# New Moderator



## Pete (Jan 27, 2003)

It pleases me to announce that saxismyaxe has joined the SOTW staff as one of our Moderators.

I'll post his mini-bio and picture in the FAQ in a little bit, although he might post here, too.

Saxismyaxe will primarily be helping with a bit of clean up on aisle 14, as mentioned in http://www.saxontheweb.net/vbulletin/showthread.php?t=29047 (and yes, other volunteers are still requested).

So, be nice to the n00b, mmmkay?


----------



## SAXISMYAXE (Jun 13, 2003)

Thanks for the welcome Pete. I'm glad to help out a forum that has helped me for so many years.
As the new kid on the team, just think of me as the resident SOTW staff Waterboy.


----------



## gary (Feb 4, 2003)

saxismyaxe said:


> As the new kid on the team, just think of me as the resident SOTW staff Waterboy.

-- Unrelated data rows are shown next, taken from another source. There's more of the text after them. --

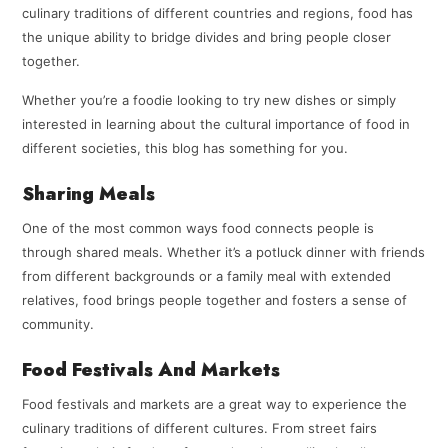
culinary traditions of different countries and regions, food has
the unique ability to bridge divides and bring people closer
together.
Whether you’re a foodie looking to try new dishes or simply
interested in learning about the cultural importance of food in
different societies, this blog has something for you.
Sharing Meals
One of the most common ways food connects people is
through shared meals. Whether it’s a potluck dinner with friends
from different backgrounds or a family meal with extended
relatives, food brings people together and fosters a sense of
community.
Food Festivals And Markets
Food festivals and markets are a great way to experience the
culinary traditions of different cultures. From street fairs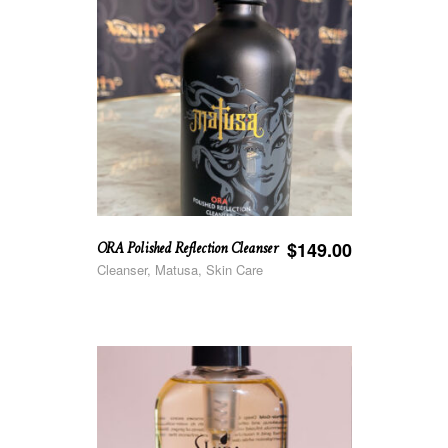
ORA Polished Reflection Cleanser
$
149.00
Cleanser, Matusa, Skin Care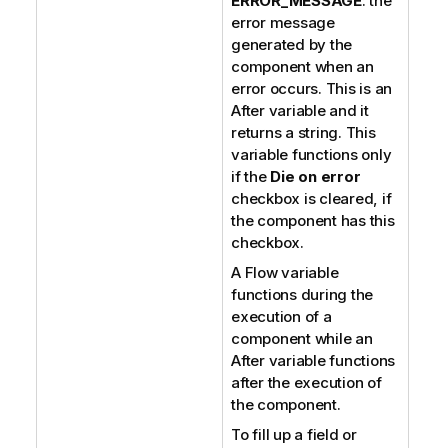
ERROR_MESSAGE
: the
error message
generated by the
component when an
error occurs. This is an
After variable and it
returns a string. This
variable functions only
if the
Die on error
checkbox is cleared, if
the component has this
checkbox.
A Flow variable
functions during the
execution of a
component while an
After variable functions
after the execution of
the component.
To fill up a field or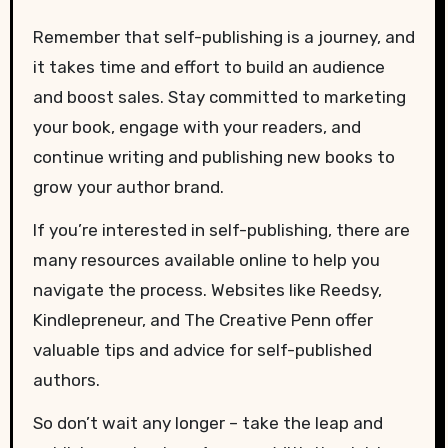
Remember that self-publishing is a journey, and
it takes time and effort to build an audience
and boost sales. Stay committed to marketing
your book, engage with your readers, and
continue writing and publishing new books to
grow your author brand.
If you’re interested in self-publishing, there are
many resources available online to help you
navigate the process. Websites like Reedsy,
Kindlepreneur, and The Creative Penn offer
valuable tips and advice for self-published
authors.
So don’t wait any longer – take the leap and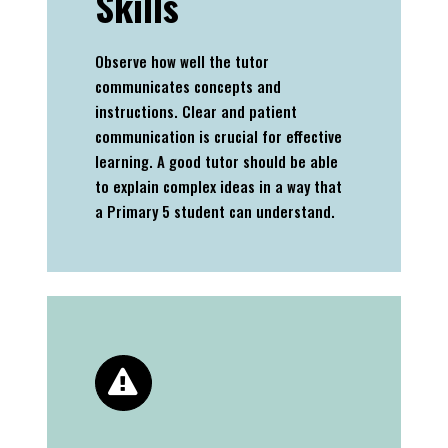
Skills
Observe how well the tutor
communicates concepts and
instructions. Clear and patient
communication is crucial for effective
learning. A good tutor should be able
to explain complex ideas in a way that
a Primary 5 student can understand.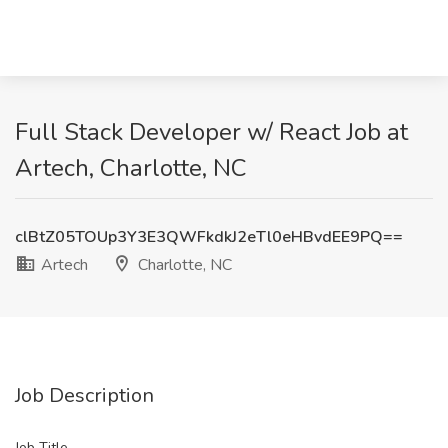
Full Stack Developer w/ React Job at
Artech, Charlotte, NC
clBtZ05TOUp3Y3E3QWFkdkJ2eTl0eHBvdEE9PQ==
Artech
Charlotte, NC
Job Description
Job Title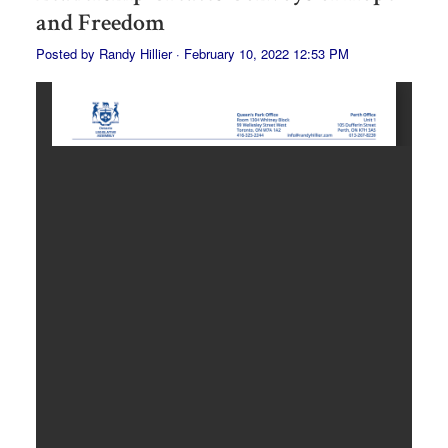
and Freedom
Posted by
Randy Hillier
· February 10, 2022 12:53 PM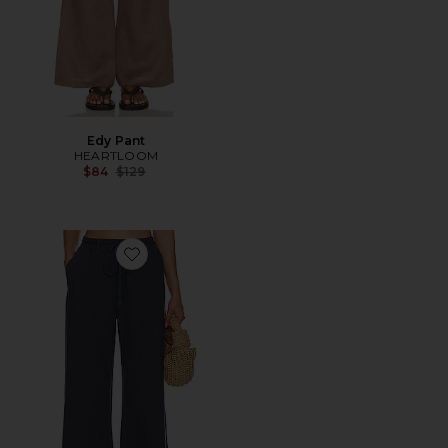
Edy Pant
HEARTLOOM
Previous price:
$84
$129
Favorite Niantic Pant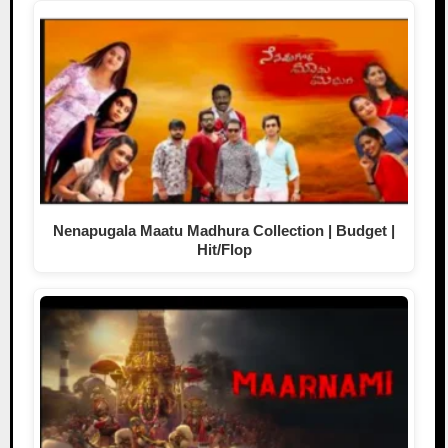
Nenapugala Maatu Madhura Collection | Budget |
Hit/Flop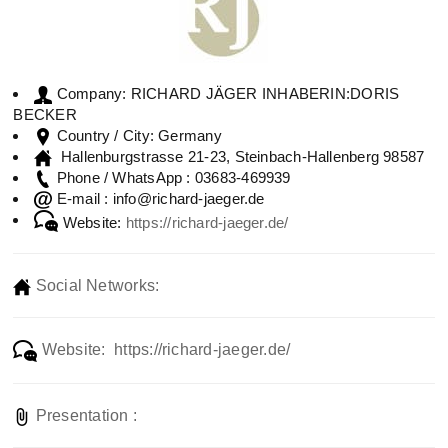
RICHARD JÄGER INHABERIN:DORIS
Company:
BECKER
Germany
Country / City:
Hallenburgstrasse 21-23, Steinbach-Hallenberg 98587
03683-469939
Phone / WhatsApp :
info@richard-jaeger.de
E-mail :
Website:
https://richard-jaeger.de/
Social Networks:
Website: https://richard-jaeger.de/
Presentation :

O.K. Mike. Fetch me the cheerleader with the spiked dog collar in the second row! :twisted:

Anyway, welcome and thank's for taking on the extra work. I'm sure I'm joined by everyone in wishing you well and expressing our gratitude. Good luck, LOL! :notworth:


----------



## rispoli (Feb 8, 2005)

Congratulations Mike!
And also congratulations to SOTW board for the choice. I always look forward to read Mike's opinions on every thread he participates: knowledgeable and willing to help like few! Good to see you also as moderator from now on.


----------



## saxmanjack (Feb 3, 2003)

Does the community deserve the right to know whether Mike S. will be an idealog activist moderator?


----------



## SAXISMYAXE (Jun 13, 2003)

saxmanjack said:


> Does the community deserve the right to know whether Mike S. will be an idealog activist moderator?


Forgive my blonde moment, but I might be able to answer that question more succinctly if I knew what the heck that meant?:?


----------



## CMelodyMan (Feb 14, 2005)

Congratulations, Mike!


----------